Bab 10 | Hampir Khilaf

322 2 0
                                    

Karena Gika sepertinya masih marah padanya, akhirnya Raguna memutuskan untuk pulang sebentar. Tiba-tiba saja ada pekerjaan mendesak yang harus ia lakukan, sebenarnya Raguna hari ini ingin sekali menghabiskan waktunya bersama Gika, tetapi Gika malah mengambek dan akhirnya rencana yang mereka susun untuk hari ini pun batal. Raguna bahkan rela meninggalkan pekerjaannya untuk menemani Gika ke pantai, sayangnya hal itu malah batal. Raguna nanti akan kembali menemui Gika setelah urusannya sudah selesai, ia pantang membiarkan Gika marah padanya karena bagi Raguna, tak mendengar suara manja Gika sebentar saja sudah sangat menyiksanya. Ia terbiasa mendengar rengekan manja Gika dan bila tak mendengarnya itu benar-benar membuatnya tersiksa.

"Daddy pulang dulu ya, ada beberapa pekerjaan yang harus Daddy selesaikan," ucap Raguna pada Gika.

Gika hanya diam saja, sama sekali tidak menanggapi perkataan Raguna. Kalau ia menjawab, itu berarti ia sudah memaafkan Raguna. Nyatanya ia belum memaafkan Raguna, masih terselip rasa kesal di hati Gika karena Raguna pura-pura tidak peka di saat ia sudah berusaha mengatakan hal yang sebenarnya tentang perasaannya.

Raguna menghela napas saat Gika sama sekali tidak meresponnya, pria itu menyerah. Ia mengusap lembut kepala Gika yang tertutup dengan selimut kemudian benar-benar keluar dari kamar Gika. Gika yang mendengar suara pintu kamarnya yang ditutup pun menyingkirkan selimut yang menutupi wajahnya. Gadis itu langsung cemberut, sebenarnya ia tak ingin Raguna pergi. Ia ingin Raguna kembali membujuknya hingga ia luluh, tetapi apa boleh buat jika Raguna sudah terlanjur pergi. Ia juga terlalu gengsi untuk menahan daddy-nya itu.

Gika turun dari tempat tidur, ia berjalan menuju jendela kamarnya, membuka gorden kamar itu untuk mengintip Raguna yang saat ini sudah memasuki mobilnya.

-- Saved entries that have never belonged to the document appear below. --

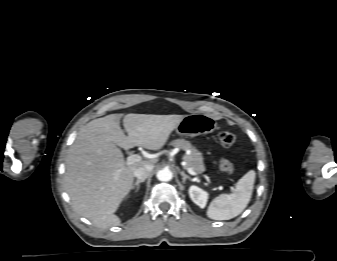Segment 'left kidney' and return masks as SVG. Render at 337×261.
I'll use <instances>...</instances> for the list:
<instances>
[{
  "instance_id": "obj_1",
  "label": "left kidney",
  "mask_w": 337,
  "mask_h": 261,
  "mask_svg": "<svg viewBox=\"0 0 337 261\" xmlns=\"http://www.w3.org/2000/svg\"><path fill=\"white\" fill-rule=\"evenodd\" d=\"M189 196L191 200L197 204L200 208H204L207 204L208 193L197 186H191L189 188Z\"/></svg>"
}]
</instances>
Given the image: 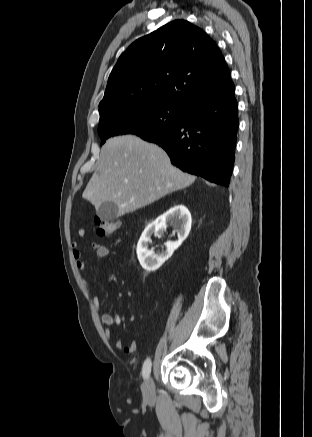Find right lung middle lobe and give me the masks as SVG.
Returning <instances> with one entry per match:
<instances>
[{
  "label": "right lung middle lobe",
  "instance_id": "obj_1",
  "mask_svg": "<svg viewBox=\"0 0 312 437\" xmlns=\"http://www.w3.org/2000/svg\"><path fill=\"white\" fill-rule=\"evenodd\" d=\"M184 108L160 102L133 103L100 117L98 134L102 143L111 136L135 134L141 138L158 135L178 124Z\"/></svg>",
  "mask_w": 312,
  "mask_h": 437
}]
</instances>
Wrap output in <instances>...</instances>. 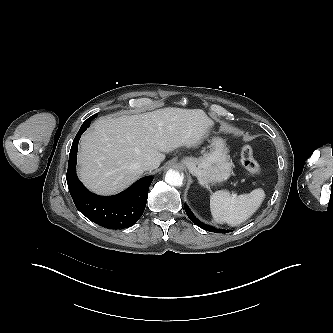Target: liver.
<instances>
[{
    "mask_svg": "<svg viewBox=\"0 0 333 333\" xmlns=\"http://www.w3.org/2000/svg\"><path fill=\"white\" fill-rule=\"evenodd\" d=\"M212 128L201 110L163 108L153 112L98 119L81 138L78 174L91 191L112 195L138 180L141 163H159L181 146L196 147Z\"/></svg>",
    "mask_w": 333,
    "mask_h": 333,
    "instance_id": "6515ba94",
    "label": "liver"
}]
</instances>
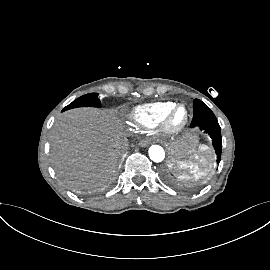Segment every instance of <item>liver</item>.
<instances>
[{
	"instance_id": "liver-1",
	"label": "liver",
	"mask_w": 270,
	"mask_h": 270,
	"mask_svg": "<svg viewBox=\"0 0 270 270\" xmlns=\"http://www.w3.org/2000/svg\"><path fill=\"white\" fill-rule=\"evenodd\" d=\"M114 111L76 108L62 113L51 132V158L60 174L85 187H103L117 166L116 142L123 138Z\"/></svg>"
}]
</instances>
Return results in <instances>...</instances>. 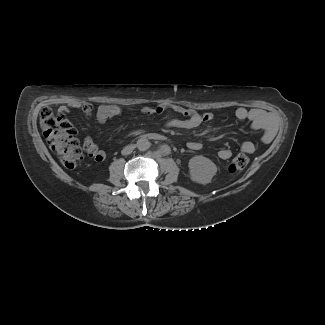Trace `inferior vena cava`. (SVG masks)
Returning <instances> with one entry per match:
<instances>
[{
    "label": "inferior vena cava",
    "instance_id": "obj_1",
    "mask_svg": "<svg viewBox=\"0 0 325 325\" xmlns=\"http://www.w3.org/2000/svg\"><path fill=\"white\" fill-rule=\"evenodd\" d=\"M134 146L133 145H128L125 148H123V150L121 151L122 155H129L132 153V151L134 150Z\"/></svg>",
    "mask_w": 325,
    "mask_h": 325
}]
</instances>
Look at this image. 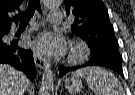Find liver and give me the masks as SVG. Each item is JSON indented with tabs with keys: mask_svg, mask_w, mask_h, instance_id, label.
I'll use <instances>...</instances> for the list:
<instances>
[{
	"mask_svg": "<svg viewBox=\"0 0 135 95\" xmlns=\"http://www.w3.org/2000/svg\"><path fill=\"white\" fill-rule=\"evenodd\" d=\"M29 80L12 66L0 64V95H24Z\"/></svg>",
	"mask_w": 135,
	"mask_h": 95,
	"instance_id": "1",
	"label": "liver"
}]
</instances>
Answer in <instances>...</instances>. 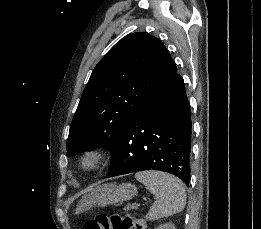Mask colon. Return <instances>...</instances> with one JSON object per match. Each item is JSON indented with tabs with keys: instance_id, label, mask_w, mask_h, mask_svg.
Returning a JSON list of instances; mask_svg holds the SVG:
<instances>
[{
	"instance_id": "colon-1",
	"label": "colon",
	"mask_w": 261,
	"mask_h": 229,
	"mask_svg": "<svg viewBox=\"0 0 261 229\" xmlns=\"http://www.w3.org/2000/svg\"><path fill=\"white\" fill-rule=\"evenodd\" d=\"M83 229H140L137 220L127 213L100 212L88 220Z\"/></svg>"
}]
</instances>
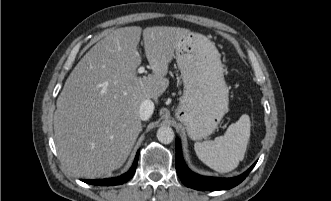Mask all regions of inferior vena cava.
<instances>
[{
  "label": "inferior vena cava",
  "mask_w": 331,
  "mask_h": 201,
  "mask_svg": "<svg viewBox=\"0 0 331 201\" xmlns=\"http://www.w3.org/2000/svg\"><path fill=\"white\" fill-rule=\"evenodd\" d=\"M153 111L154 103L149 99L144 100L139 108L140 119L143 121L148 120L151 117Z\"/></svg>",
  "instance_id": "obj_1"
}]
</instances>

"Daddy sungguh menyebalkan, lebih sayang dengan pekerjaannya daripada aku!" tukas Gika cemberut.

Gika merasa perutnya keroncongan, gadis itu meringis kecil. Ia baru ingat kalau ia tak sempat makan dan saat ini sudah waktunya jam makan siang. Gika memutuskan untuk keluar dari kamarnya, ia tidak tahan menahan lapar selama ini. Lagipula Raguna sudah pergi, tidak ada yang perlu Gika takutkan. Ia bisa makan dengan bebas kemudian pura-pura mogok makan lagi saat daddy-nya datang.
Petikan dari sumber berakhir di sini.